Una situazione ridicola

Sto passando l’aspirapolvere quando squilla il telefono.
Spengo l’elettrodomestico, esco dalla camera del mio secondo figlio e scendo all’ingresso; lì, su una mensolina dell’appendiabiti c’era il telefono. C’era. Tanto tempo fa. Ho tolto la linea fissa da quasi dieci anni, poi un paio d’anni fa ho acquistato una linea adsl, senza telefono, per i figli, si dice così, no? Per la scuola, invece ci attacchiamo tutti come sanguisuga. Da quella mensola, a intervalli precisi, parte il vecchio metallico DRIIIN: un secondo di suono e cinque di silenzio.
Mi sono accucciato per vedere sotto la mensolina se il mio primogenito ci abbia incollato un dispositivo in miniatura che manda quel suono, è un burlone. È al quarto anno di elettronica, passa ore a progettare e costruire basette elettroniche. Pensavo di trovarne una con un circuito integrato e un cicalino. Niente. Intanto sembra che gli squilli siano terminati. Sposto dal muro l’appendiabiti per vedere se la basetta è nascosta dietro, salgo su una sedia per verificare se l’ha adagiata sopra. Non c’è alcuna basetta. Alzo lo sguardo e mi osservo allo specchio delle ante, quello che riflette è l’espressione di un uomo impaurito. Forse il congegno è altrove, mi sono fissato che sia un celia del figlio maggiore e la basetta deve uscire. Cerco dietro i vasi da fiori, li alzo, sposto le foglie, analizzo il portaombrelli, ma non ha senso, il suono proveniva dalla mensola dove ci sono le chiavi dell’auto, un blocchetto di post-it colorati e una penna. Apro le ante continuo la ricerca, probabilmente è nascosta lì dentro. Frugo dentro le tasche dei giubbotti, dentro i capellini con la visiera, niente.
Mah! forse mi sono sbagliato, le medicine che sto prendendo contro l’influenza, la quale mi ha costretto a letto per due giorni e da altri due sto recuperando le forze, magari hanno degli effetti collaterali sgradevoli, come sentire le suonerie di un telefono. Devo leggere il bugiardino, ma prima devo finire di passare l’aspirapolvere.

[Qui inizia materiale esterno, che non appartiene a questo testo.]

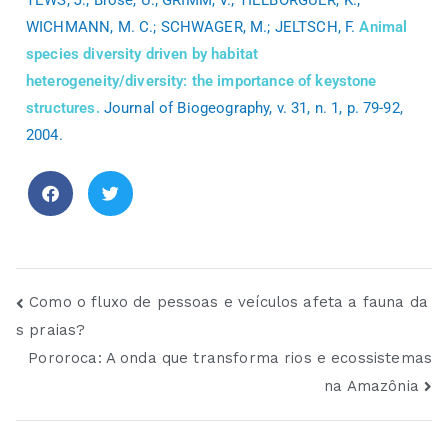
WICHMANN, M. C.; SCHWAGER, M.; JELTSCH, F.
Animal
species diversity driven by habitat
heterogeneity/diversity: the importance of keystone
structures.
Journal of Biogeography, v. 31, n. 1, p. 79-92,
2004.
Como o fluxo de pessoas e veículos afeta a fauna da
s praias?
Pororoca: A onda que transforma rios e ecossistemas
na Amazônia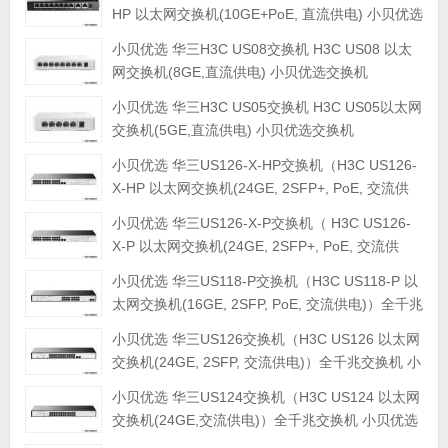
HP 以太网交换机(10GE+PoE, 直流供电) 小贝优选
交换机
小贝优选 华三H3C US08交换机 H3C US08 以太
网交换机(8GE,直流供电) 小贝优选交换机
小贝优选 华三H3C US05交换机 H3C US05以太网
交换机(5GE,直流供电) 小贝优选交换机
小贝优选 华三US126-X-HP交换机（H3C US126-
X-HP 以太网交换机(24GE, 2SFP+, PoE, 交流供
电)）全千兆交换机 小贝优选交换机
小贝优选 华三US126-X-P交换机（ H3C US126-
X-P 以太网交换机(24GE, 2SFP+, PoE, 交流供
电)）全千兆交换机 小贝优选交换机
小贝优选 华三US118-P交换机（H3C US118-P 以
太网交换机(16GE, 2SFP, PoE, 交流供电)）全千兆
交换机 小贝优选交换机
小贝优选 华三US126交换机（H3C US126 以太网
交换机(24GE, 2SFP, 交流供电)）全千兆交换机 小
贝优选交换机
小贝优选 华三US124交换机（H3C US124 以太网
交换机(24GE,交流供电)）全千兆交换机 小贝优选
交换机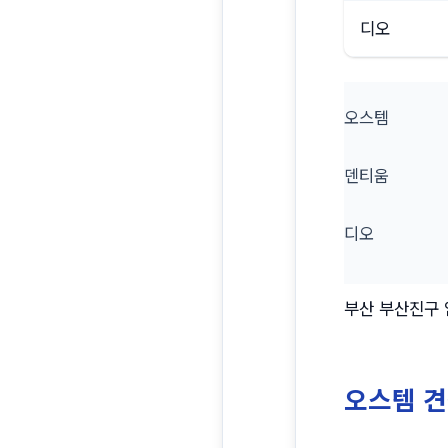
디오
오스템
덴티움
디오
부산 부산진구 
오스템 견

Sara, mia moglie, dice che sbaglio a fidarmi della medicina allopatica, si ingeriscono veleni. Forse è vero, le ho sempre obiettato, ma la guarigione è garantita. Se fosse qui mi risponderebbe ironica che ho ragione, sto guarendo, ma sento squillare dei telefoni inesistenti, non è grave.
Torno in camera per terminare le pulizie. Appena entrato il telefono riprende a squillare. Probabilmente Federico, il primogenito, ha messo una fotocellula in camera che attiva il congegno dello squillo.

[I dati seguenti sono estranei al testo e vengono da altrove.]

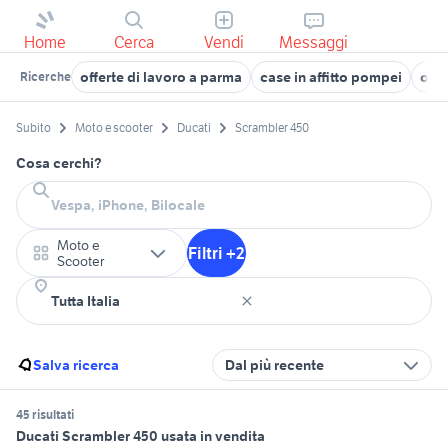
Home
Cerca
Vendi
Messaggi
offerte di lavoro a parma
case in affitto pompei
offe
Ricerche
Subito
Moto e scooter
Ducati
Scrambler 450
Cosa cerchi?
Moto e
Filtri +2
Scooter
Salva ricerca
Dal più recente
45 risultati
Ducati Scrambler 450 usata in vendita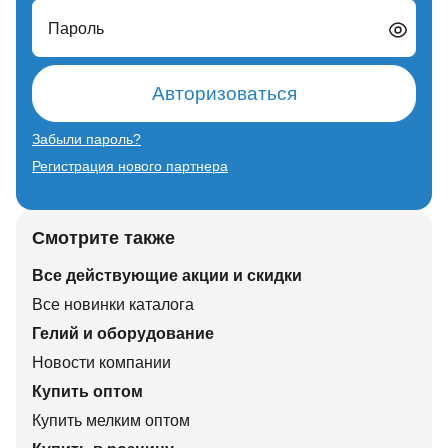
Пароль
Авторизоваться
Забыли пароль?
Регистрация нового партнера
Смотрите также
Все действующие акции и скидки
Все новинки каталога
Гелий и оборудование
Новости компании
Купить оптом
Купить мелким оптом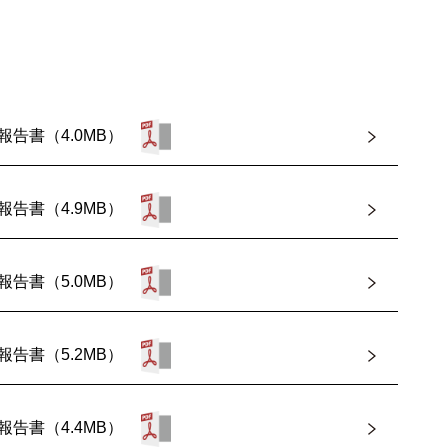
報告書（4.0MB）
報告書（4.9MB）
報告書（5.0MB）
報告書（5.2MB）
報告書（4.4MB）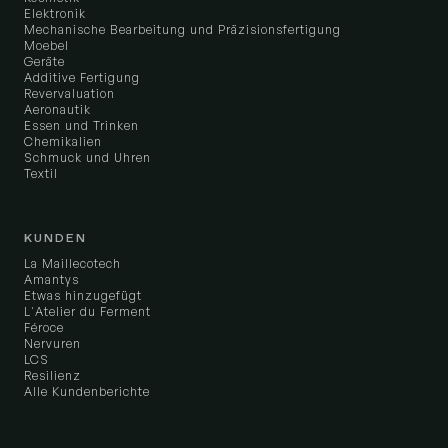
Elektronik
Mechanische Bearbeitung und Präzisionsfertigung
Moebel
Geräte
Additive Fertigung
Revervaluation
Aeronautik
Essen und Trinken
Chemikalien
Schmuck und Uhren
Textil
KUNDEN
La Maillecotech
Amantys
Etwas hinzugefügt
L'Atelier du Ferment
Féroce
Nervuren
LCS
Resilienz
Alle Kundenberichte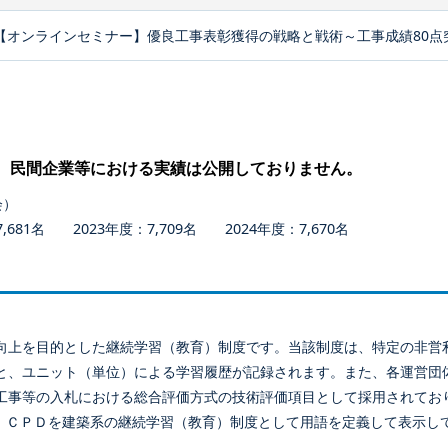
【オンラインセミナー】優良工事表彰獲得の戦略と戦術～工事成績80点
、民間企業等における実績は公開しておりません。
会）
681名 2023年度：7,709名 2024年度：7,670名
向上を目的とした継続学習（教育）制度です。当該制度は、特定の非営
と、ユニット（単位）による学習履歴が記録されます。また、各運営団
工事等の入札における総合評価方式の技術評価項目として採用されてお
、ＣＰＤを建築系の継続学習（教育）制度として用語を定義して表示し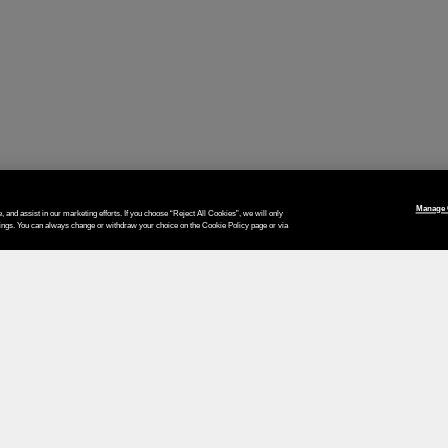
Manage 
, and assist in our marketing efforts. If you choose “Reject All Cookies”, we will only
tings. You can always change or withdraw your choice on the Cookie Policy page or via
Votre moyen de paiement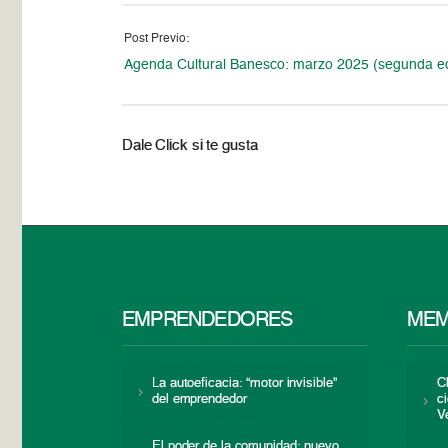
Post Previo:
Agenda Cultural Banesco: marzo 2025 (segunda ed
Dale Click si te gusta
EMPRENDEDORES
MEM
La autoeficacia: “motor invisible”
C
del emprendedor
c
V
El poder de la comunidad: nuevo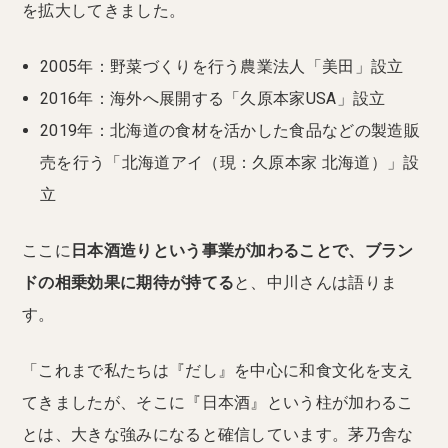
を拡大してきました。
2005年：野菜づくりを行う農業法人「美田」設立
2016年：海外へ展開する「久原本家USA」設立
2019年：北海道の食材を活かした食品などの製造販
売を行う「北海道アイ（現：久原本家 北海道）」設
立
ここに
日本酒造りという事業が加わることで、ブラン
ドの相乗効果に期待が持てる
と、中川さんは語りま
す。
「これまで私たちは『だし』を中心に和食文化を支え
てきましたが、そこに『日本酒』という柱が加わるこ
とは、大きな強みになると確信しています。茅乃舎な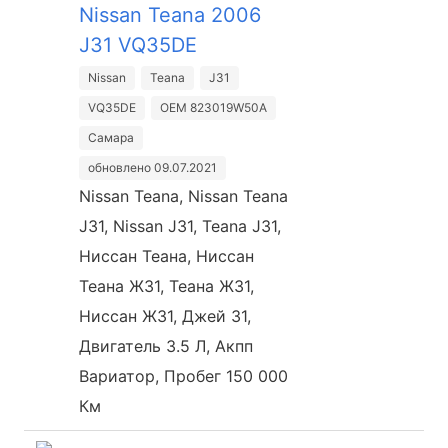
Nissan Teana 2006
J31 VQ35DE
Nissan
Teana
J31
VQ35DE
OEM 823019W50A
Самара
обновлено 09.07.2021
Nissan Teana, Nissan Teana
J31, Nissan J31, Teana J31,
Ниссан Теана, Ниссан
Теана Ж31, Теана Ж31,
Ниссан Ж31, Джей 31,
Двигатель 3.5 Л, Акпп
Вариатор, Пробег 150 000
Км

Torno all’ingresso, provo a capire da dove sta provenendo il suono, mi allontano dall’appendiabiti, ma proviene da lì, dalla mensola, poggio l’orecchio vicino e lo squillo mi vibra nel cervello, fastidioso e potente.
Il marchingegno è lì intorno, la mensolina è un blocco di legno incollato alla parete dell’appendiabiti, non si può staccare. Dopo un paio di minuti smette di suonare. Ripasso in rassegna i posti che ho già perlustrato, forse non ho cercato bene. Niente.
Cammino lento per ritornare in camera, dopo un passo attendo un attimo per sentire l’eventuale squillo, se tutto tace ne faccio un altro e così via. Riprendo a pulire, passo tutte le stanze, senza udire altri squilli.
Mi reco in cucina, è tempo di preparare un pasto ai ragazzi, sono prossimi a tornare da scuola.
Sto mondando della lattuga quando il telefono squilla. Mi guardo intorno, respiro profondamente, continuo a lavorare sotto l’acqua corrente del lavandino. Mi tremano le mani. I soliti interminabili minuti e poi il suono smette.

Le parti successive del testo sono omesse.